For me, all of those particulars that are the trappings of marketing make up the surface of marketing, not the substance. For me, marketing is all about the plan—the long term perspective—and the plan comes from two simple questions: Who am I? and What do I do?

I don’t look at marketing as a means to reach an audience, but a way to tell the stories that flow from those two questions. The individual things you do—the cards, the ads, the giveaways, and the sales—are simply tools for conveying the core message, and the first thing you need to do is figure out what that story is. That means really making sense of and understanding your business and putting together a vision for what you want that business to be (a really honest one, not the sudden celebrity version).


There are hundreds, if not thousands, of people in the indie maker world doing incredibly awesome things. In an ideal world just being awesome would be enough, and at a certain level it is, but in order to succeed you need to actually build an audience, which is different from just reaching people. You need an audience that will come back again and again, one that will support you creatively and materially.
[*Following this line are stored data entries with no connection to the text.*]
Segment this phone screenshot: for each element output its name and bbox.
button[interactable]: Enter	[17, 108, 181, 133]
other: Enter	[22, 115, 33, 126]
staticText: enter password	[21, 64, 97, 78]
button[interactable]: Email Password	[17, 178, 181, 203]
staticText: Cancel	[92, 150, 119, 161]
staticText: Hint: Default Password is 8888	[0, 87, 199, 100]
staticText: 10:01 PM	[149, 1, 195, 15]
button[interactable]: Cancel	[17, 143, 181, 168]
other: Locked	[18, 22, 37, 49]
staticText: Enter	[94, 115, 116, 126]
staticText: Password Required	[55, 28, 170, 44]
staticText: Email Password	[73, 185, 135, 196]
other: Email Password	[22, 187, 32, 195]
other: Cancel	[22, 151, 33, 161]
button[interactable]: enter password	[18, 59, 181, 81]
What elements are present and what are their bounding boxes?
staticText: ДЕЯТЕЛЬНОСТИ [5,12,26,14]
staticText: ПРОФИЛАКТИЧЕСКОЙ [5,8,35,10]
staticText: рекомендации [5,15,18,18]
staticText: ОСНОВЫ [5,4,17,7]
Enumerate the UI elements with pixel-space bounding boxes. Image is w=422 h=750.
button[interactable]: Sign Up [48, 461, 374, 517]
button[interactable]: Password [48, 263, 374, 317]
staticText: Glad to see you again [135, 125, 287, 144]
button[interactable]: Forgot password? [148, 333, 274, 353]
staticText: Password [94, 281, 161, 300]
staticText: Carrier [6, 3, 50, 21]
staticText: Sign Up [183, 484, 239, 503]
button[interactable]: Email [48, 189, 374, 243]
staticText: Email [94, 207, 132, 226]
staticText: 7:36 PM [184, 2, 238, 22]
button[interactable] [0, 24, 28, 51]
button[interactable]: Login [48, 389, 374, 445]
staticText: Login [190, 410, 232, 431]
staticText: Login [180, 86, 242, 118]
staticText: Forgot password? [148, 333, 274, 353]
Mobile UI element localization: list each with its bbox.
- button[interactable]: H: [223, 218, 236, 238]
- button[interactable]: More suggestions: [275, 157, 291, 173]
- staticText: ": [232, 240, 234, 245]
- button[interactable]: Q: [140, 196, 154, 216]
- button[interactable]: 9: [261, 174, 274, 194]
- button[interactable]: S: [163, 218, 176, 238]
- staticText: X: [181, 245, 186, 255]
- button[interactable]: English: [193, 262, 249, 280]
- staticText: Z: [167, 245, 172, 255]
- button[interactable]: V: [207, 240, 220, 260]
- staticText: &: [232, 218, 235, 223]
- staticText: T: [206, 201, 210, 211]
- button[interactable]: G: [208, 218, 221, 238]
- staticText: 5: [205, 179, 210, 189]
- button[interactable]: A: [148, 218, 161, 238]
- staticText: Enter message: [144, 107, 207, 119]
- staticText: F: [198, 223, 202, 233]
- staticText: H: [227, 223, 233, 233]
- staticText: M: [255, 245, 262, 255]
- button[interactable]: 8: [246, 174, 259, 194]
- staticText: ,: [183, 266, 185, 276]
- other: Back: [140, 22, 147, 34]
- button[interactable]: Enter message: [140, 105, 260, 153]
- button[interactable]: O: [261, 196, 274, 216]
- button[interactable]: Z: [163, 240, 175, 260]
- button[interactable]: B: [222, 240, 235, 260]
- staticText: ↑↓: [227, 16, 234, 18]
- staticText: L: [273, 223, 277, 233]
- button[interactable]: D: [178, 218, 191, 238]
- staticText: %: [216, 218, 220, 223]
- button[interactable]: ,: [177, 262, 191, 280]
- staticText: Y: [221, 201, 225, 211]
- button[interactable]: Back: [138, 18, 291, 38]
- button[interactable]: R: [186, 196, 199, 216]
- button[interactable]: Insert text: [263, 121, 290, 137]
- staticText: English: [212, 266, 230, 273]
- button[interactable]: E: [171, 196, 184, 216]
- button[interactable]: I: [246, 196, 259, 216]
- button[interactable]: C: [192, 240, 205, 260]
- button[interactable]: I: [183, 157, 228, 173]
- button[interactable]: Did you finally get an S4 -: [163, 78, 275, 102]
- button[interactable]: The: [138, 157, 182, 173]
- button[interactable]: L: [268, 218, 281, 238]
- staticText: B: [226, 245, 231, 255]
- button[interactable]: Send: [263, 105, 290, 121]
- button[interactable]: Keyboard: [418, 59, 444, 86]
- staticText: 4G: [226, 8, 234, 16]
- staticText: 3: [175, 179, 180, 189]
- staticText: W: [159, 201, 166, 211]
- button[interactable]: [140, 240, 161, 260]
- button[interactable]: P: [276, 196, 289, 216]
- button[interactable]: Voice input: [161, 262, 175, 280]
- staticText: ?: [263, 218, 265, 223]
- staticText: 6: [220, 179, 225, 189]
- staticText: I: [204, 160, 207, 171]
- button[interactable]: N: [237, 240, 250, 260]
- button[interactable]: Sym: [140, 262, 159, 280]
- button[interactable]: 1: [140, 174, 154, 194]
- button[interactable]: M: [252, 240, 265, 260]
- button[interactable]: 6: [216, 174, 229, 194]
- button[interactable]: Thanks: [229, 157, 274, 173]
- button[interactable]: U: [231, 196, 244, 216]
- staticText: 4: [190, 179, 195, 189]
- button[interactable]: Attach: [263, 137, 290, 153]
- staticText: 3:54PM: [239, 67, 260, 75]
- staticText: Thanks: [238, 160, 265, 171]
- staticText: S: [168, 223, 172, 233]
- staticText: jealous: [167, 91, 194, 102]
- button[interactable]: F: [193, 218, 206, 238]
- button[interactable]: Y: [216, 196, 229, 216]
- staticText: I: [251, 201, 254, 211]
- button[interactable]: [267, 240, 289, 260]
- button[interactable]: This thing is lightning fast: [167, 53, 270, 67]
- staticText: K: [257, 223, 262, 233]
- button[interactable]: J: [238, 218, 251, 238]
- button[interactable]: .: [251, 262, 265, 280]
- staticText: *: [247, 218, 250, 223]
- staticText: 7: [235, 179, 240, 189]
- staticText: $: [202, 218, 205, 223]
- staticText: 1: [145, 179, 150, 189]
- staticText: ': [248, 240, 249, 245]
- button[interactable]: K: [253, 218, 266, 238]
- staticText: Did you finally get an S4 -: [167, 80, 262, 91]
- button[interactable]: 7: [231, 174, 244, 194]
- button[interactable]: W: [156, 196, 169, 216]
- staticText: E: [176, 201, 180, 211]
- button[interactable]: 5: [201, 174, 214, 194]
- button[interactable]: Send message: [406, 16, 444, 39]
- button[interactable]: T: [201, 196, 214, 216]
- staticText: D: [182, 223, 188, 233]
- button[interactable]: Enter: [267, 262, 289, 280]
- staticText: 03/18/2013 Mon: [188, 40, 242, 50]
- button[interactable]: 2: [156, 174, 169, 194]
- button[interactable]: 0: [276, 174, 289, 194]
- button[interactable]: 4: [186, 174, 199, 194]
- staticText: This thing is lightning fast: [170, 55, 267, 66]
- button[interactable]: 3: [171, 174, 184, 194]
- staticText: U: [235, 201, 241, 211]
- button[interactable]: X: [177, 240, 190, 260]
All of the practical decisions, then, need to support that goal. Blog posts don’t just show the things; they share the nuances, the bigger picture. If a blog post is there for no other reason than to generate hits to support ad revenue or bolster stats you are doing yourself a disservice. Rather than host giveaways I build relationships based on mutual respect that leads to supporting each other through our work and our resources; you have no idea how much working with other makers can do. The goal should always be to market through good content; the mechanisms should support meaningful things, not just the mechanisms themselves.


To put it into blunt terms, lots of eyeballs are meaningless if your conversion rate is terrible; the blunderbuss is a pretty terrible tool. Reach is great, and is important as your business grows, but the key is to not sacrifice quality for quantity, mouse impressions for human impressions.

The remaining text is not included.